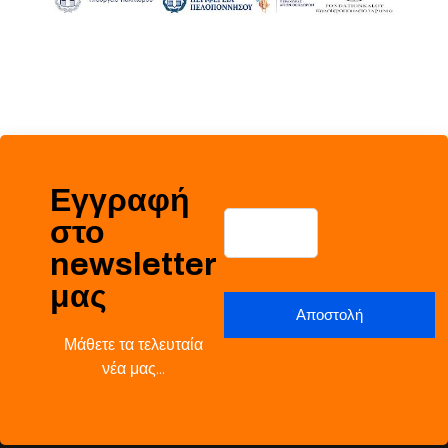
Εγγραφή
στο
newsletter
μας
Μάθετε τα τελευταία
νέα μας…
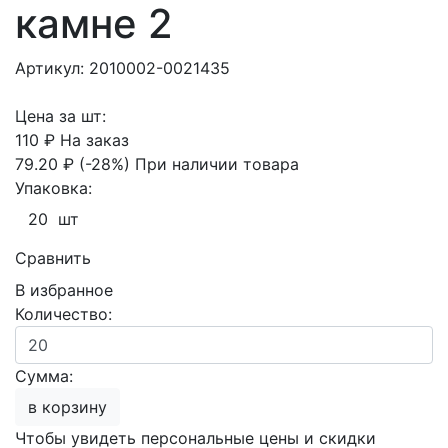
камне 2
Артикул: 2010002-0021435
Цена за шт:
110 ₽
На заказ
79.20 ₽
(-28%)
При наличии товара
Упаковка:
20 шт
Сравнить
В избранное
Количество:
Сумма:
в корзину
Чтобы увидеть персональные цены и скидки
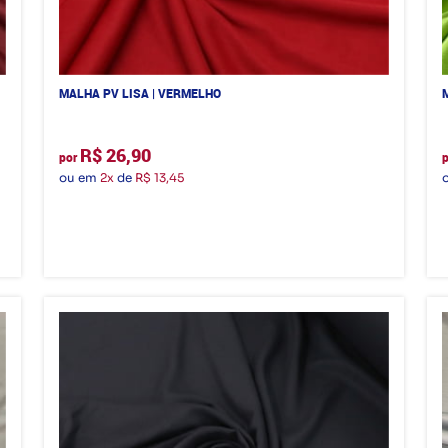
MALHA PV LISA | VERMELHO
R$ 26,90
por
ou em
2x
de
R$ 13,45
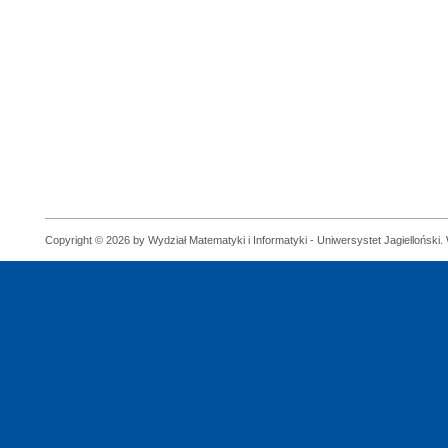
Copyright © 2026 by Wydział Matematyki i Informatyki - Uniwersystet Jagielloński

........

Exclude images. Return the data above verbatim.

Εγγραφή
στο
newsletter
μας
Μάθετε τα τελευταία
νέα μας…
камне 2
Артикул: 2010002-0021435
Цена за шт:
110 ₽
На заказ
79.20 ₽
(-28%)
При наличии товара
Упаковка:
20 шт
Сравнить
В избранное
Количество:
Сумма:
в корзину
Чтобы увидеть персональные цены и скидки
MALHA PV LISA | VERMELHO
R$ 26,90
por
ou em
2x
de
R$ 13,45
Copyright © 2026 by Wydział Matematyki i Informatyki - Uniwersystet Jagielloński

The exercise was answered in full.